Body Buzz – The Brain Gain
by Sasha Kanal
Containing billions of nerve cells, the brain is the most complex organ in our bodies, Sasha Kanal explains how to keep it in tip-top condition.
When it comes to taking care of ourselves, much of the focus tends to be on our bodies as we strive to look good, feel good and keep fit. Our minds and mental wellbeing are also well catered for now with mindfulness, meditation and yoga all mainstream options.
But all too often we forget about our physiological brain health and the importance of maintaining this. Although strictly speaking the brain isn’t a muscle, it should be treated as if it were, due to it’s amazing ability to respond to training to improve cognitive function. Medical experts regularly extol the importance of keeping your brain healthy and stimulated to ward off cognitive decline and related illnesses. Remember – use it or lose it!

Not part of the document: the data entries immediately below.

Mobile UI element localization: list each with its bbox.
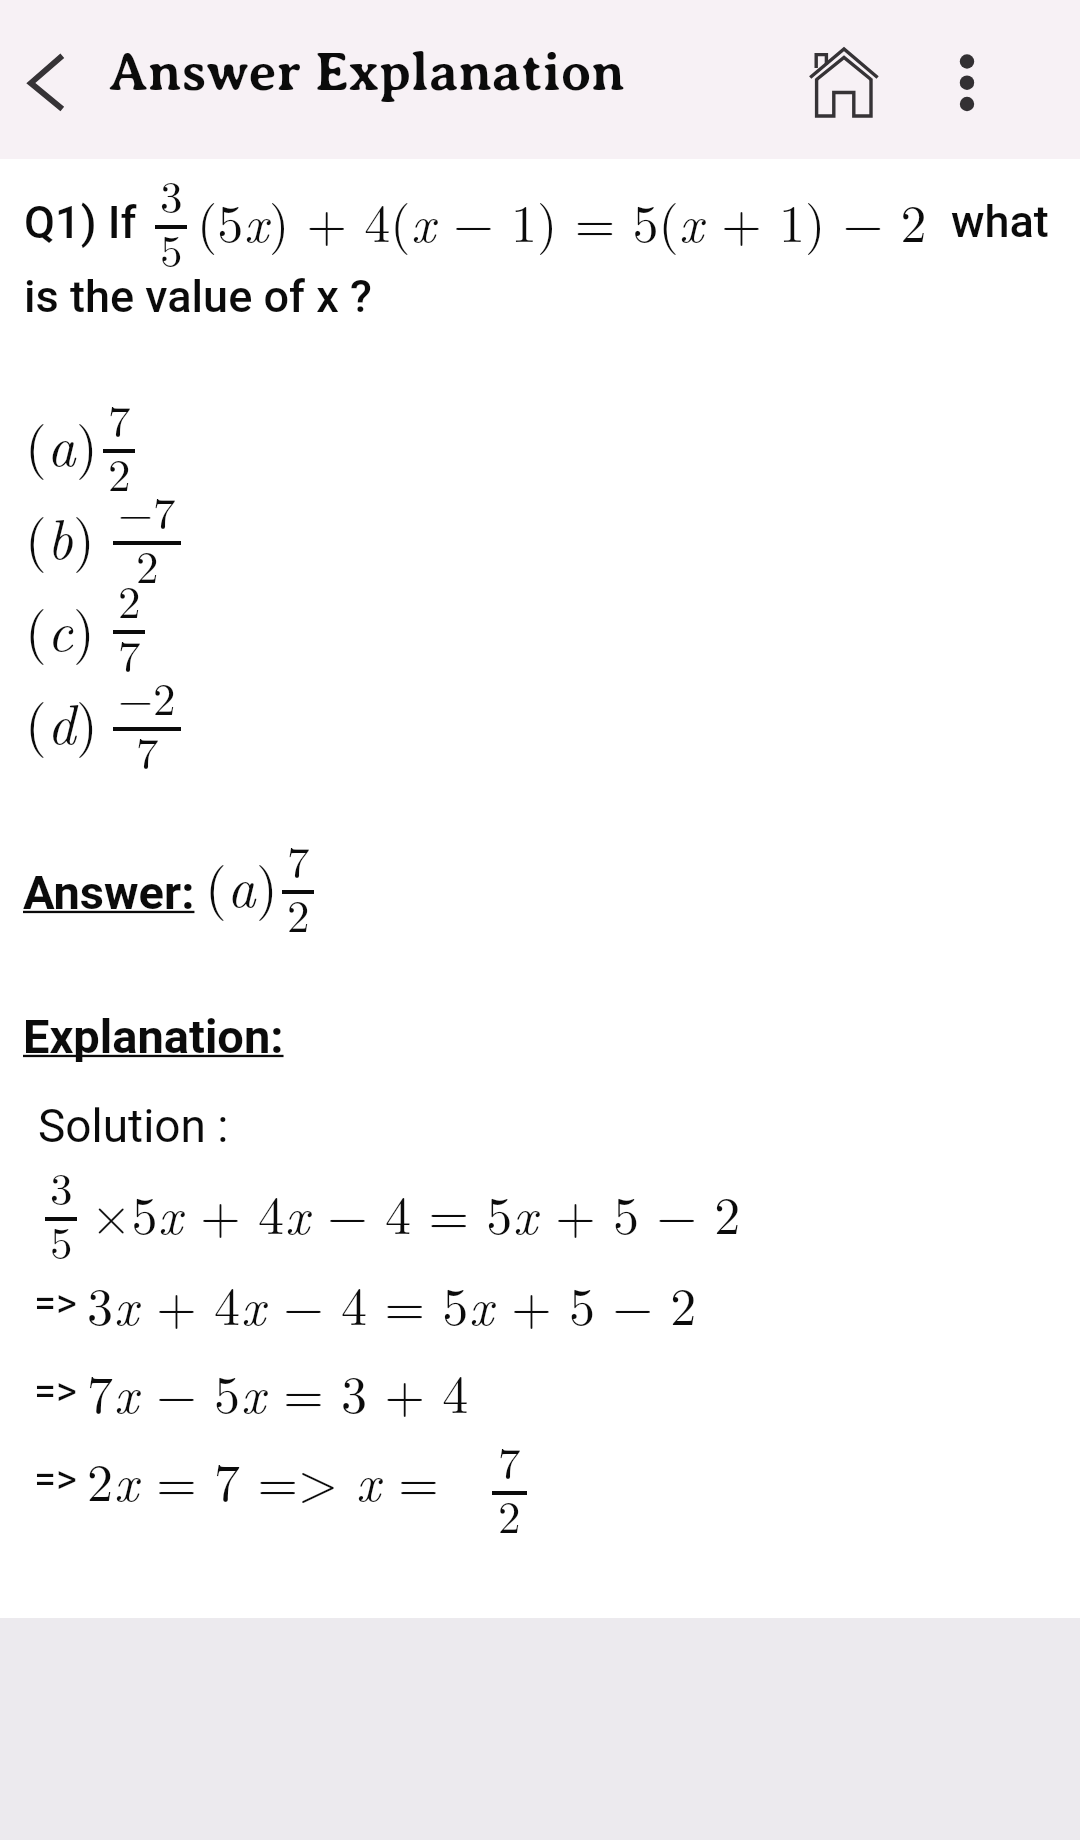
staticText: ( — [205, 844, 227, 923]
staticText: −2 — [118, 664, 176, 728]
button[interactable]: Option b, minus 7 over 2 — [14, 498, 214, 586]
staticText: − 4 = 5 — [266, 1266, 469, 1340]
button[interactable]: Home — [796, 30, 892, 126]
staticText: x — [285, 1175, 310, 1249]
staticText: a — [47, 403, 76, 482]
button[interactable]: More options — [920, 20, 1014, 114]
staticText: 7 — [108, 386, 131, 450]
staticText: d — [47, 681, 76, 760]
staticText: 7 — [498, 1428, 521, 1492]
staticText: = 7 => — [139, 1442, 356, 1516]
staticText: b — [47, 496, 73, 575]
staticText: −7 — [118, 478, 176, 542]
staticText: − 5 — [139, 1354, 241, 1428]
staticText: = 3 + 4 — [266, 1354, 469, 1428]
staticText: Explanation: — [23, 1009, 284, 1064]
staticText: x — [241, 1266, 266, 1340]
staticText: ×5 — [91, 1175, 158, 1249]
staticText: Answer: — [23, 865, 195, 920]
staticText: x — [469, 1266, 494, 1340]
staticText: 5 — [50, 1208, 73, 1272]
button[interactable]: Option d, minus 2 over 7 — [14, 683, 214, 771]
staticText: 2 — [498, 1482, 521, 1546]
staticText: Answer Explanation — [109, 42, 625, 103]
staticText: a — [227, 844, 256, 923]
staticText: what — [951, 195, 1049, 248]
staticText: 2 — [287, 881, 310, 945]
staticText: x — [241, 1354, 266, 1428]
staticText: 7 — [287, 827, 310, 891]
staticText: ) — [73, 588, 95, 667]
staticText: Q1) If — [24, 196, 137, 249]
staticText: x — [411, 183, 436, 257]
staticText: 3 — [160, 162, 183, 226]
staticText: x — [114, 1442, 139, 1516]
staticText: x — [513, 1175, 538, 1249]
button[interactable]: Option a, 7 over 2 — [14, 406, 214, 494]
staticText: ( — [25, 403, 47, 482]
staticText: = — [381, 1442, 439, 1516]
staticText: x — [158, 1175, 183, 1249]
staticText: 5 — [160, 216, 183, 280]
staticText: 3 — [87, 1266, 114, 1340]
staticText: 2 — [136, 532, 159, 596]
staticText: => — [34, 1368, 87, 1415]
staticText: c — [47, 588, 73, 667]
staticText: + 5 − 2 — [538, 1175, 741, 1249]
staticText: x — [356, 1442, 381, 1516]
staticText: ) — [256, 844, 278, 923]
staticText: 3 — [50, 1154, 73, 1218]
staticText: − 1) = 5( — [436, 183, 679, 257]
staticText: => — [34, 1280, 87, 1327]
staticText: + 5 − 2 — [494, 1266, 697, 1340]
staticText: (5 — [197, 183, 244, 257]
staticText: ) + 4( — [269, 183, 411, 257]
staticText: 2 — [108, 440, 131, 504]
staticText: ) — [76, 403, 98, 482]
staticText: is the value of x ? — [24, 270, 373, 323]
staticText: x — [114, 1354, 139, 1428]
staticText: 7 — [118, 621, 141, 685]
staticText: x — [679, 183, 704, 257]
staticText: + 1) − 2 — [704, 183, 927, 257]
staticText: 2 — [118, 567, 141, 631]
staticText: + 4 — [139, 1266, 241, 1340]
staticText: 7 — [87, 1354, 114, 1428]
staticText: => — [34, 1456, 87, 1503]
staticText: 2 — [87, 1442, 114, 1516]
button[interactable]: Option c, 2 over 7 — [14, 590, 214, 678]
staticText: ) — [76, 681, 98, 760]
staticText: x — [244, 183, 269, 257]
staticText: + 4 — [183, 1175, 285, 1249]
staticText: ( — [25, 681, 47, 760]
staticText: Solution : — [38, 1099, 229, 1153]
staticText: ( — [25, 588, 47, 667]
staticText: x — [114, 1266, 139, 1340]
staticText: 7 — [136, 718, 159, 782]
staticText: ( — [25, 496, 47, 575]
staticText: ) — [73, 496, 95, 575]
staticText: − 4 = 5 — [310, 1175, 513, 1249]
button[interactable]: Back — [0, 35, 92, 127]
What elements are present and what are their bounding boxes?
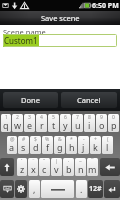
staticText: l bbox=[106, 141, 109, 153]
staticText: t bbox=[52, 119, 56, 131]
button[interactable]: Settings bbox=[15, 180, 27, 198]
staticText: @ bbox=[10, 136, 15, 143]
button[interactable]: ¯ bbox=[87, 158, 98, 176]
staticText: f bbox=[46, 141, 50, 153]
staticText: j bbox=[82, 141, 85, 153]
staticText: q bbox=[3, 119, 9, 131]
staticText: 9 bbox=[100, 114, 103, 121]
button[interactable]: Cancel bbox=[61, 92, 117, 108]
staticText: $ bbox=[34, 136, 37, 143]
staticText: 6:50 PM bbox=[92, 1, 119, 11]
staticText: i bbox=[88, 119, 91, 131]
button[interactable]: % bbox=[42, 136, 53, 154]
staticText: ´ bbox=[21, 158, 23, 165]
button[interactable]: , bbox=[29, 180, 40, 198]
button[interactable]: 4 bbox=[36, 114, 47, 132]
staticText: Cancel bbox=[77, 95, 101, 105]
staticText: 8 bbox=[88, 114, 91, 121]
staticText: Custom1 bbox=[4, 35, 38, 46]
staticText: ¯ bbox=[91, 158, 94, 165]
staticText: c bbox=[42, 163, 47, 175]
button[interactable]: & bbox=[54, 136, 65, 154]
button[interactable]: - bbox=[78, 136, 89, 154]
staticText: * bbox=[70, 136, 73, 143]
staticText: a bbox=[9, 141, 15, 153]
staticText: ¨ bbox=[32, 158, 35, 165]
staticText: 2 bbox=[16, 114, 19, 121]
staticText: | bbox=[55, 158, 58, 165]
staticText: + bbox=[94, 136, 97, 143]
staticText: p bbox=[111, 119, 117, 131]
staticText: w bbox=[14, 119, 22, 131]
staticText: 5 bbox=[52, 114, 55, 121]
button[interactable]: Hide keyboard bbox=[0, 180, 14, 198]
staticText: z bbox=[20, 163, 25, 175]
staticText: u bbox=[75, 119, 81, 131]
button[interactable]: Custom1 bbox=[3, 34, 117, 47]
staticText: 6 bbox=[64, 114, 67, 121]
staticText: 7 bbox=[76, 114, 79, 121]
button[interactable]: 6 bbox=[60, 114, 71, 132]
staticText: 4 bbox=[40, 114, 43, 121]
staticText: % bbox=[45, 136, 50, 143]
staticText: 1 bbox=[5, 114, 8, 121]
staticText: · bbox=[68, 158, 70, 165]
button[interactable]: ¨ bbox=[28, 158, 38, 176]
button[interactable]: . bbox=[76, 180, 87, 198]
staticText: d bbox=[33, 141, 39, 153]
staticText: 3 bbox=[28, 114, 31, 121]
staticText: ˇ bbox=[43, 158, 46, 165]
staticText: k bbox=[93, 141, 98, 153]
staticText: ( bbox=[107, 136, 109, 143]
staticText: v bbox=[54, 163, 59, 175]
button[interactable]: | bbox=[51, 158, 62, 176]
button[interactable]: ˇ bbox=[39, 158, 50, 176]
button[interactable]: $ bbox=[30, 136, 41, 154]
staticText: g bbox=[57, 141, 63, 153]
staticText: 12# bbox=[89, 184, 102, 194]
button[interactable]: 0 bbox=[108, 114, 119, 132]
staticText: # bbox=[22, 136, 26, 143]
button[interactable]: 1 bbox=[1, 114, 11, 132]
button[interactable]: * bbox=[66, 136, 77, 154]
staticText: ~ bbox=[79, 158, 82, 165]
button[interactable]: Space bbox=[41, 180, 74, 198]
button[interactable]: · bbox=[63, 158, 74, 176]
button[interactable]: 5 bbox=[48, 114, 59, 132]
button[interactable]: ( bbox=[102, 136, 113, 154]
staticText: y bbox=[63, 119, 68, 131]
staticText: e bbox=[27, 119, 33, 131]
staticText: . bbox=[80, 183, 83, 195]
staticText: b bbox=[66, 163, 72, 175]
staticText: Save scene bbox=[41, 13, 80, 23]
button[interactable]: Symbols bbox=[88, 180, 103, 198]
button[interactable]: Enter bbox=[104, 180, 120, 198]
staticText: n bbox=[78, 163, 84, 175]
button[interactable]: # bbox=[18, 136, 29, 154]
button[interactable]: 2 bbox=[12, 114, 23, 132]
staticText: & bbox=[58, 136, 62, 143]
staticText: , bbox=[33, 183, 36, 195]
button[interactable]: 9 bbox=[96, 114, 107, 132]
staticText: o bbox=[99, 119, 105, 131]
button[interactable]: 8 bbox=[84, 114, 95, 132]
staticText: m bbox=[88, 163, 97, 175]
staticText: - bbox=[83, 136, 85, 143]
button[interactable]: 7 bbox=[72, 114, 83, 132]
button[interactable]: @ bbox=[7, 136, 17, 154]
staticText: Done bbox=[21, 95, 40, 105]
button[interactable]: ~ bbox=[75, 158, 86, 176]
button[interactable]: Backspace bbox=[100, 158, 120, 176]
staticText: r bbox=[40, 119, 44, 131]
staticText: h bbox=[69, 141, 75, 153]
button[interactable]: ´ bbox=[17, 158, 27, 176]
button[interactable]: 3 bbox=[24, 114, 35, 132]
button[interactable]: + bbox=[90, 136, 101, 154]
staticText: 0 bbox=[112, 114, 115, 121]
button[interactable]: Shift bbox=[0, 158, 14, 176]
staticText: Scene name bbox=[3, 27, 46, 37]
button[interactable]: Done bbox=[3, 92, 58, 108]
staticText: x bbox=[31, 163, 36, 175]
staticText: s bbox=[21, 141, 26, 153]
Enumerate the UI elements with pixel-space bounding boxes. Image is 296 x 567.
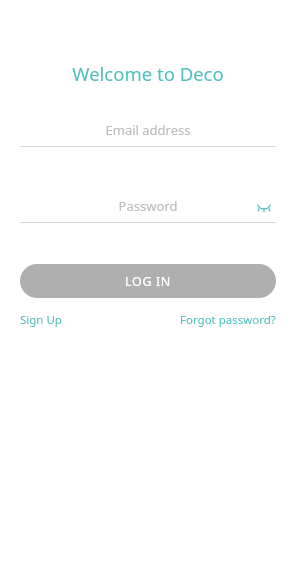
- button[interactable]: Forgot password?: [180, 309, 276, 331]
- staticText: Password: [20, 197, 276, 215]
- button[interactable]: Show password: [252, 194, 276, 218]
- button[interactable]: Password: [20, 194, 276, 218]
- staticText: Welcome to Deco: [0, 61, 296, 86]
- button[interactable]: LOG IN: [20, 264, 276, 298]
- staticText: LOG IN: [125, 273, 171, 290]
- button[interactable]: Sign Up: [20, 309, 62, 331]
- staticText: Forgot password?: [180, 312, 276, 328]
- staticText: Email address: [20, 121, 276, 139]
- staticText: Sign Up: [20, 312, 62, 328]
- button[interactable]: Email address: [20, 118, 276, 142]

Read on for some key ways to keep the old grey matter in tiptop condition:
1. Exercise, exercise, exercise
You know me, exercise is the answer to many of life’s ills and of course it helps with brain function too. Increasing the brain’s oxygen levels through exercise encourages a healthy environment for brain cell repair and regeneration. Any activity will be beneficial but one that involves coordination too (such as dance) keeps the brain on its toes and processing the next movement.
2. You are what you eat
It’s not just our bodies that benefit from a diet rich in antioxidants, wholegrain fibre and lean protein; healthy eating has been proven to slow mental decline too. Blueberries don’t make the ‘Superfood’ list for nothing. Studies have shown the fruit can protect the brain from oxidative stress. Salmon is rich in omega three essential fatty acids – a great anti-inflammatory boost for the brain and avocados are packed with B vitamin known as folate, which helps blood flow, memory and concentration.
3. Challenge yourself
Learning something new or doing it for the first time can build neural pathways in our brain. These new connections build up a reserve that can provide contingency against future brain cell loss. Mentally stimulating activities include doing a crossword, maths puzzle or even learning a new language. Hobbies that require some manual dexterity such as crafts, drawing and painting can also help.
4. Sleep well
New research indicates that sleeping less than seven hours a night has been linked to memory loss and cognitive decline. Chronic sleep deprivation has been shown to permanently damage neurons, as during the deeper stages of sleep, chemicals that help repair the brain are released. Even more intriguing is a new finding, which suggests the brain has a complex drainage system, which clears out toxins during sleep and recycles them. Furthermore underlining how imperative a good night’s sleep is for us all.
So there you have it – take care of your brain and it will take care of you.